* **What is expected**
Check each line of the entries for "Conecta" and report the ones that have it.

Items from a data source:

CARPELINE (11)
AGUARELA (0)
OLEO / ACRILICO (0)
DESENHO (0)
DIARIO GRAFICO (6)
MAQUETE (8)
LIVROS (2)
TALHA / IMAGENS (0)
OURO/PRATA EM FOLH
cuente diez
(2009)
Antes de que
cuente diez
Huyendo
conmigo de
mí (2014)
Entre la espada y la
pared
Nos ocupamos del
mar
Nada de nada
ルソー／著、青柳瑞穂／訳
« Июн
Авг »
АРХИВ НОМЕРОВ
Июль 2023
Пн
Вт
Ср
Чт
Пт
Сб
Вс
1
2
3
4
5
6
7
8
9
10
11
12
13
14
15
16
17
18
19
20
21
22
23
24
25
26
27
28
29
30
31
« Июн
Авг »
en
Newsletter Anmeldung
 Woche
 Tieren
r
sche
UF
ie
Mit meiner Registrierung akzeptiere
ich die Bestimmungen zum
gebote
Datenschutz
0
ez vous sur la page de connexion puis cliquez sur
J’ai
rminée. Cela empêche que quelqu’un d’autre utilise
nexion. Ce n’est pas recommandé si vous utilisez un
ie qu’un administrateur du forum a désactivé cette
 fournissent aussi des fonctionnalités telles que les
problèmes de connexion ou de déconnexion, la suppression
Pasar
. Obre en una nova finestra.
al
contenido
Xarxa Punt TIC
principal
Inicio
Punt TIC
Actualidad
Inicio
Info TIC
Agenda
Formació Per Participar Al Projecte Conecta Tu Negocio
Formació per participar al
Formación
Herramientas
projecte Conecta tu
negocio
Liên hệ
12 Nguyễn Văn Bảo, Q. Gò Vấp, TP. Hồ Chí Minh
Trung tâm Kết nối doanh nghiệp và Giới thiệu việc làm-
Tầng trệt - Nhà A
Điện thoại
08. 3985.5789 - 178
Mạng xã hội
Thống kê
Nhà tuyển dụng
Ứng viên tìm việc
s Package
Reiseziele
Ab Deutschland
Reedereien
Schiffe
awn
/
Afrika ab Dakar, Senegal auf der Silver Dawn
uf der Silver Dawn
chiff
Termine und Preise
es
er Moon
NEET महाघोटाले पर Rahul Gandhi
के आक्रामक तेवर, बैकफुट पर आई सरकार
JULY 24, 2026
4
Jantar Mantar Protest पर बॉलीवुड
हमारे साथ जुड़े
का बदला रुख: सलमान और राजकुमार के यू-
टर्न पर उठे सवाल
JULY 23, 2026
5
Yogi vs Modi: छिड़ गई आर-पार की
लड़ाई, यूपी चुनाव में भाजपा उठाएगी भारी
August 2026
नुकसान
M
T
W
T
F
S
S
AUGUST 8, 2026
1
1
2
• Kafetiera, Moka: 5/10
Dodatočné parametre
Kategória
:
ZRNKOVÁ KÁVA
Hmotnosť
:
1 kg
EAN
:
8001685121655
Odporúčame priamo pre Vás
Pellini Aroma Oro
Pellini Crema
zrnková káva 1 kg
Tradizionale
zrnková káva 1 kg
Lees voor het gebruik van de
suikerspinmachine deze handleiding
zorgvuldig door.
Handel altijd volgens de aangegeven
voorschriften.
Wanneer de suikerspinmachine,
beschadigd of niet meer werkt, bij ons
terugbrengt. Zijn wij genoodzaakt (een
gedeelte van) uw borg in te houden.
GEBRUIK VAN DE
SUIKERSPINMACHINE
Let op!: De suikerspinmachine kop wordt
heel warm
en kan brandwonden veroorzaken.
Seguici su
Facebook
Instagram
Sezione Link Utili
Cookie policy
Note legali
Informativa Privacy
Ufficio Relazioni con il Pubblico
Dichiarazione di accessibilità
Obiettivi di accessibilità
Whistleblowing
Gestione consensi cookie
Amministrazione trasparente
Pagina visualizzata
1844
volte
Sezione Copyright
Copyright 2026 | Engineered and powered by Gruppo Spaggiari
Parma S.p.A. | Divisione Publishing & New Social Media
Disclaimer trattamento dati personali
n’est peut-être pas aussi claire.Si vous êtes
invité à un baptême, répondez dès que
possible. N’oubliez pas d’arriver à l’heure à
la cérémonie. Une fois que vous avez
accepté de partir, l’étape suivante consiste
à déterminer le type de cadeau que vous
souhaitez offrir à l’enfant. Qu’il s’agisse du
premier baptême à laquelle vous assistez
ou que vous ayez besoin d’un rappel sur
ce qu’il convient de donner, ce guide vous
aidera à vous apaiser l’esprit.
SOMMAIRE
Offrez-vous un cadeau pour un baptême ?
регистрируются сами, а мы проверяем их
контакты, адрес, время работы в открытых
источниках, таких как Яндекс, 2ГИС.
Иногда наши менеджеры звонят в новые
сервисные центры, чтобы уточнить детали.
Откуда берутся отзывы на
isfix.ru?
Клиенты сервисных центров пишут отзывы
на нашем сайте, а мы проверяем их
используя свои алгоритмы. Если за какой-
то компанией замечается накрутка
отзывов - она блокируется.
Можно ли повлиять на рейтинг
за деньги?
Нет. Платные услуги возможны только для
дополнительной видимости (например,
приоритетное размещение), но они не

* **Answer below**
Formació Per Participar Al Projecte Conecta Tu Negocio
projecte Conecta tu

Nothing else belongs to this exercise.